Perguntado sobre como a temática da sexualidade é abordada nas formações pedagógicas, os docentes, bem como, os auxiliares, foram unânimes em dizer não haver contemplação do assunto nos projetos: P1: "É, eu acho que é mais, quando a prefeitura proporciona pra nós, é mais a questão do comportamento, atividades, avaliação... Especificamente, não lembro, sobre sexualidade..."; A1: "Na verdade, eu acho que a gente nunca, nunca teve nenhuma formação continuada... É! Esse tema. E na verdade eu acho que é uma coisa que precisaria. Mas não, a gente nunca teve nada específico". O reconhecimento de que discutir o tema é estranho para elas próprias foram expressas em dado momento do GF, como mostrado a seguir: P2: "[...] A gente não tá, quer dizer, preparada pra isso..." A1: "Na verdade, parece um tabu até pra gente né, é o que eu sinto nesse momento". Após a fala de A1, A3 complementa: "Mas eu também acho, na verdade, que somos pessoas de mais idade, antigamente, não se falava, a gente se descobria se descobrindo. Ninguém comentava. Hoje desde pequenos já tem tudo na escola, e coisa. E daí a gente já é meio, se retrai, porque tudo não podia. Se descobria fazendo. Deus me livre que o pai visse beijar na boca ou fazendo mais coisa".
Indagadas sobre se desenvolveram algum trabalho relacionado ao tema, os docentes concordaram que não procuram abordar questões da sexualidade com as crianças, ficando restritas às questões de gênero: P2: "A gente procura não enfocar nisso né. Não dar destaque pra esse tema" ; P3: "Eu lembro de ter elaborado isso no plano de aula a questão de gênero..." Já as auxiliares enfatizaram não estarem preparadas para falar ou desenvolver algum trabalho com a temática, mas trazendo a importância de abordar junassuntosto aos pais: A2: "[...] Assim, eu acho que na realidade a gente não está preparado na verdade para lidar [...] a gente não sabe na verdade, como agir né"; A1: "Seria importante trazer esses , pros pais também [...] que às vezes os pais não querem saber [...]".
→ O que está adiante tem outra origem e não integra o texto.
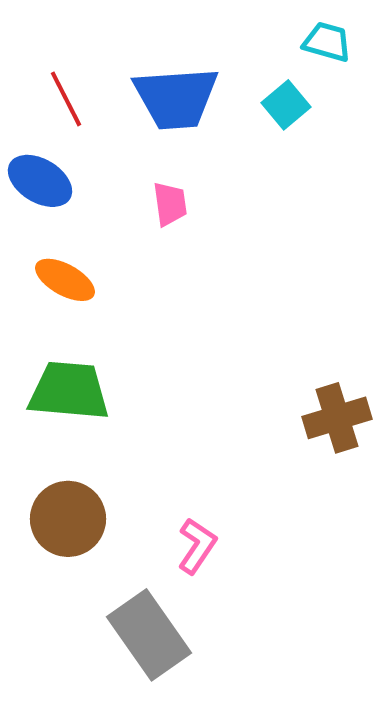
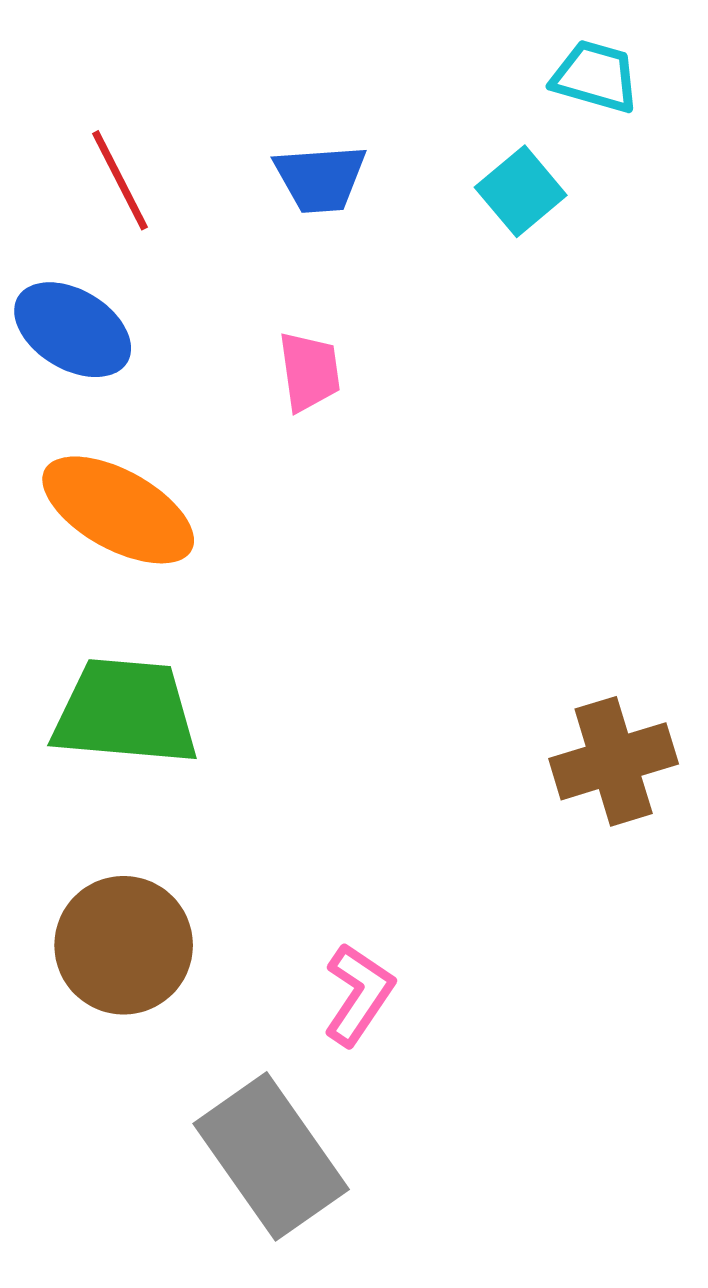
blue trapezoid: (176, 98) -> (320, 178), size x0.6
orange ellipse: (65, 280) -> (118, 510), size x1.4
b) Dispositivos agenciadores da sexualidade:
Nesta categoria estão contidas falas que sinalizam os jogos de poder-saber que circulam na instituição escolar, bem como, menção às outras instituições que regulam o exercício da sexualidade (igreja, Estado, família, mídia, etc.).
No que tange ao manejo das perguntas elaboradas pelas crianças, onde os professores se veem diante da tentativa de dar uma resposta, percebe-se certa insegurança desses e um cuidado para não falar além daquilo que foi perguntado: A2: "Com os pequenos, eu não sei ainda, como que vai né. Que é uma coisa que a gente não sabe se a mãe quer que nós falamos, né"; P2: "Até porque uma questão que eu acho que deve ser colocada aí, que é a questão religiosa. Pais que não querem que a verdade seja dita. Então, como é que tu vai fazer?"; P3: "Eu acho que responder sempre o que eles estão perguntando... não precisa ser além, né. Dar a resposta, não deixar eles com dúvidas, né. Mas dar a resposta dentro daquilo que eles estão perguntando" ; A5: "Eu não sei responder... eu não sei o que vai me perguntar, como vai estar o ano que vem, enfim, ou quando vê, porque é uma coisa diferente. E que eu saiba eu tolero, enfim, não tenho [...] mas e ela vai me perguntar e eu vou [...]" (se referindo ao fato das crianças verem casais homossexuais se beijando).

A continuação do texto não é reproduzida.